- Native name: 児玉孝一
- Born: February 21, 1951 (age 74)
- Hometown: Kitakyushu, Fukuoka Prefecture
- Nationality: Japanese

Career
- Achieved professional status: July 7, 1980 (aged 29)
- Badge Number: 141
- Rank: 8 dan
- Retired: August 10, 2011 (aged 60)
- Teacher: Shimei Okazaki [ja]
- Career record: 394–526 (.428)

Websites
- JSA profile page

= Kōichi Kodama =

Kōichi Kodama (児玉 孝一, Kodama Kōichi) is a Japanese retired professional shogi player who achieved the rank of 8-dan.

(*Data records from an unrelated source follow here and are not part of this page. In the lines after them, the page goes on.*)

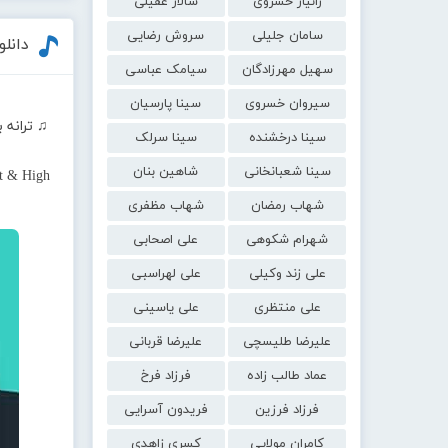
زانیار خسروی
سالار عقیلی
سامان جلیلی
سروش رضایی
دانل
سهیل مهرزادگان
سیامک عباسی
سیروان خسروی
سینا پارسیان
♫ ترانه 
سینا درخشنده
سینا سرلک
سینا شعبانخانی
شاهین بنان
t & High
شهاب رمضان
شهاب مظفری
شهرام شکوهی
علی اصحابی
علی زند وکیلی
علی لهراسبی
علی منتظری
علی یاسینی
علیرضا طلیسچی
علیرضا قربانی
عماد طالب زاده
فرزاد فرخ
فرزاد فرزین
فریدون آسرایی
کامران مولایی
کسری زاهدی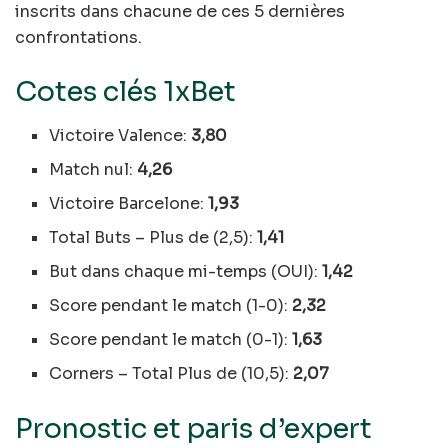
inscrits dans chacune de ces 5 dernières
confrontations.
Cotes clés 1xBet
Victoire Valence:
3,80
Match nul:
4,26
Victoire Barcelone:
1,93
Total Buts – Plus de (2,5):
1,41
But dans chaque mi-temps (OUI):
1,42
Score pendant le match (1-0):
2,32
Score pendant le match (0-1):
1,63
Corners – Total Plus de (10,5):
2,07
Pronostic et paris d’expert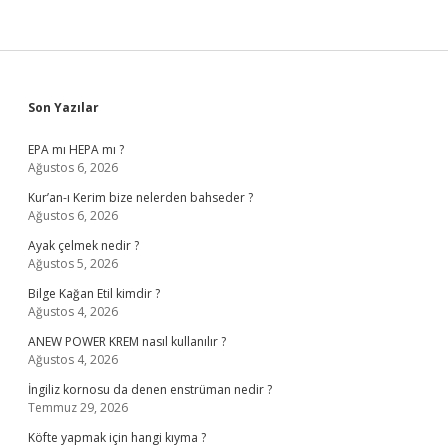
Sidebar
Son Yazılar
EPA mı HEPA mı ?
Ağustos 6, 2026
Kur’an-ı Kerim bize nelerden bahseder ?
Ağustos 6, 2026
Ayak çelmek nedir ?
Ağustos 5, 2026
Bilge Kağan Etil kimdir ?
Ağustos 4, 2026
ANEW POWER KREM nasıl kullanılır ?
Ağustos 4, 2026
İngiliz kornosu da denen enstrüman nedir ?
Temmuz 29, 2026
Köfte yapmak için hangi kıyma ?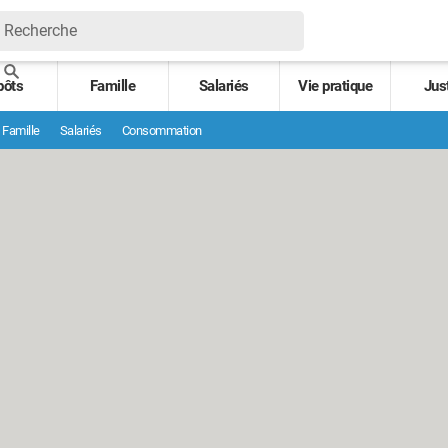
pôts
Famille
Salariés
Vie pratique
Jus
Famille
Salariés
Consommation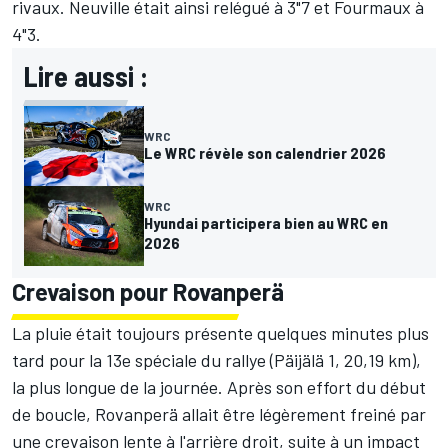
rivaux. Neuville était ainsi relégué à 3"7 et Fourmaux à
4"3.
Lire aussi :
WRC
Le WRC révèle son calendrier 2026
WRC
Hyundai participera bien au WRC en
2026
Crevaison pour Rovanperä
La pluie était toujours présente quelques minutes plus
tard pour la 13e spéciale du rallye (Päijälä 1, 20,19 km),
la plus longue de la journée. Après son effort du début
de boucle, Rovanperä allait être légèrement freiné par
une crevaison lente à l'arrière droit, suite à un impact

==Early life, amateur shogi and apprentice professional==
Kōichi Kodama was born in Kitakyushu, Fukuoka Prefecture on February 21, 1951. As a high school student, he was a member of a Fukuoka Prefectural Yahata Chuo High School team that won the team competition of the 4th All Japan Senior High School Shogi Championship in 1968, and later went on to represent Fukuoka Prefecture in the Amateur Meijin Tournament.

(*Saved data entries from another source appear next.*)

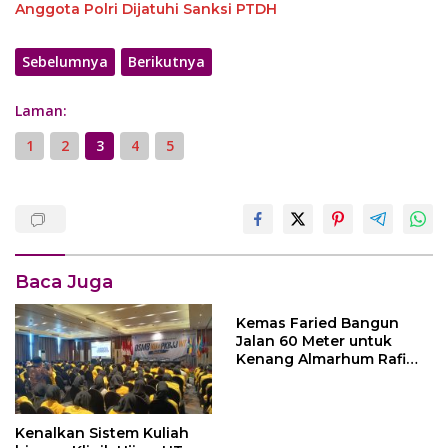
Anggota Polri Dijatuhi Sanksi PTDH
Sebelumnya
Berikutnya
Laman:
1
2
3
4
5
Baca Juga
Kemas Faried Bangun
Jalan 60 Meter untuk
Kenang Almarhum Rafi
Akbar, Warga Simpang
Rimbo Gelar Syukuran
Kenalkan Sistem Kuliah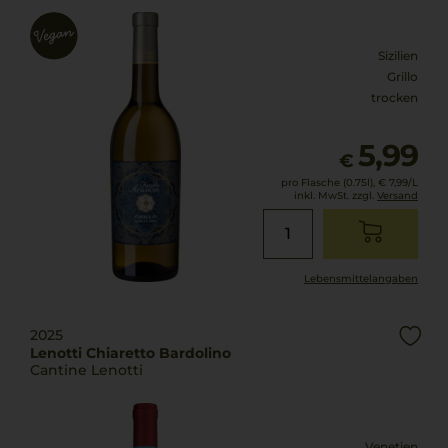
Sizilien
Grillo
trocken
5,99
€
pro Flasche (0.75l),
€ 7,99
/L
inkl. MwSt. zzgl.
Versand
Lebensmittel­angaben
2025
Lenotti Chiaretto Bardolino
Cantine Lenotti
Venetien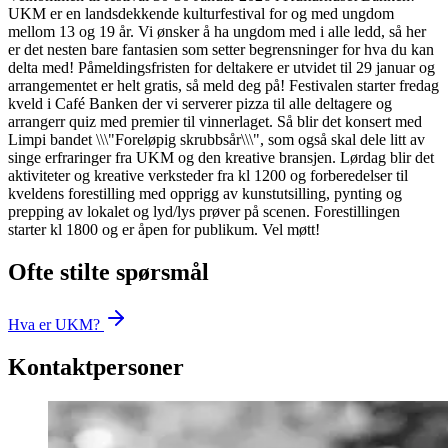
UKM er en landsdekkende kulturfestival for og med ungdom
mellom 13 og 19 år. Vi ønsker å ha ungdom med i alle ledd, så her
er det nesten bare fantasien som setter begrensninger for hva du kan
delta med! Påmeldingsfristen for deltakere er utvidet til 29 januar og
arrangementet er helt gratis, så meld deg på! Festivalen starter fredag
kveld i Café Banken der vi serverer pizza til alle deltagere og
arrangerr quiz med premier til vinnerlaget. Så blir det konsert med
Limpi bandet \\\"Foreløpig skrubbsår\\\", som også skal dele litt av
singe erfraringer fra UKM og den kreative bransjen. Lørdag blir det
aktiviteter og kreative verksteder fra kl 1200 og forberedelser til
kveldens forestilling med opprigg av kunstutsilling, pynting og
prepping av lokalet og lyd/lys prøver på scenen. Forestillingen
starter kl 1800 og er åpen for publikum. Vel møtt!
Ofte stilte spørsmål
Hva er UKM?
Kontaktpersoner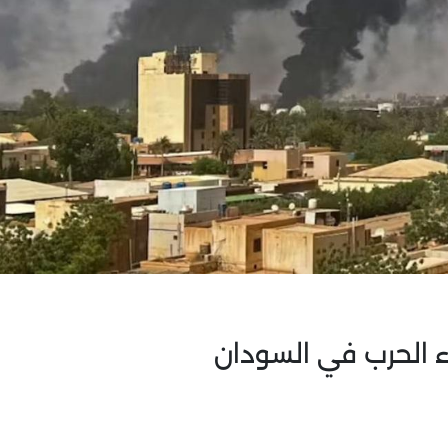
اء الحرب في السودان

In October 1971, Kodama was accepted into the Japan Shogi Association's apprentice school at the rank of 3-kyū under the guidance of shogi professional Shimei Okazaki. He was promoted to the rank of 1-dan in 1974 and finally obtained full professional status and the rank of 4-dan in January 1980.

==Shogi professional==
===Promotion history===
Kodama's promotion history is as follows:

- 3-kyū: 1971
- 1-dan: 1974
- 4-dan: January 7, 1980
- 5-dan: April 1, 1983
- 6-dan: April 1, 1985
- 7-dan: January 18, 1996
- Retired: August 10, 2011
- 2016, April 1: 8-dan

===Awards and honors===
Kodama received the following Japan Shogi Association Annual Shogi Awards during his career: the Kōzō Masuda Award for 2002–2003, and the "Special Game of the Year" for 2009–2010. His "Masuda Award" was for his development of the Crab Silvers opening.

Kodama also received the Japan Shogi Association's "25 Years Service Award" in 2004.